The Office for National Statistics (ONS) has recently reported that 12% of the potential workforce of circa 30 million people in the UK are disabled. Earlier data reveals that only 46% of disabled people are in employment compared with 76% of non-disabled people.
This stark statistic highlights the perceived barriers to disabled people working, whether because of communication and cognitive difficulties or mobility problems.
It is against this background that the BBC has recently reported that a group of venture capitalists, led by Hardeep Rai, has founded a fund called Kaleidoscope. Rai has a son with severe brain damage and thus appreciates the barriers faced by disabled people. The fund is aimed at disabled entrepreneurs with good ideas who wish to start their own businesses. It seeks to provide financial backing for those whom the backers feel will achieve a decent return.
The Department for Work and Pensions (DWP) has also highlighted its own New Enterprise Allowance Scheme which provides mentoring and a weekly allowance for disabled entrepreneurs, while enabling them to claim existing benefits such as Employment Support Allowance (ESA) or Jobseeker’s Allowance (JSA).

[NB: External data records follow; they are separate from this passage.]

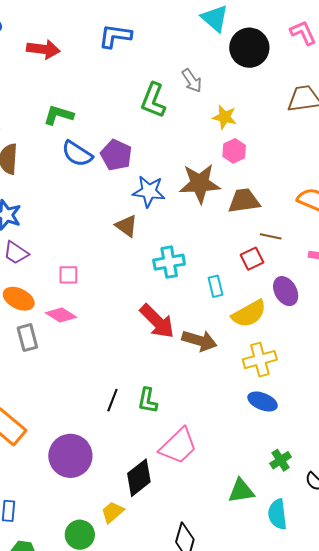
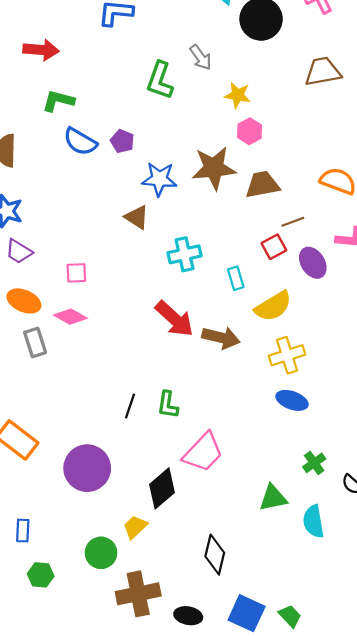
red arrow: (43, 49) -> (41, 50), moved
purple pentagon: (116, 155) -> (122, 141), size x0.7
brown line: (271, 236) -> (293, 222), turned -30
purple ellipse: (286, 291) -> (313, 263), moved

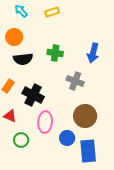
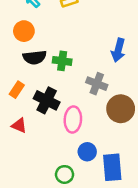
green cross: (55, 53) -> (62, 61), moved
brown circle: (85, 116) -> (121, 109), moved
pink ellipse: (45, 122) -> (73, 119), moved
green circle: (21, 140) -> (65, 174), moved

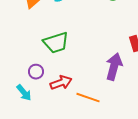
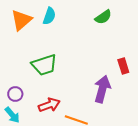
purple circle: (36, 72) -> (15, 94), moved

Alison Appelboam Meadows, a partner in the Penningtons Manches clinical negligence team, said: “While there will always be some people who are unable to work because of the extent of their disabilities, those who can and wish to work should be supported as far as possible.
“Penningtons Manches acts for many people with significant disabilities. The question of whether they will be able to undertake paid work is considered carefully in the context of their claims.”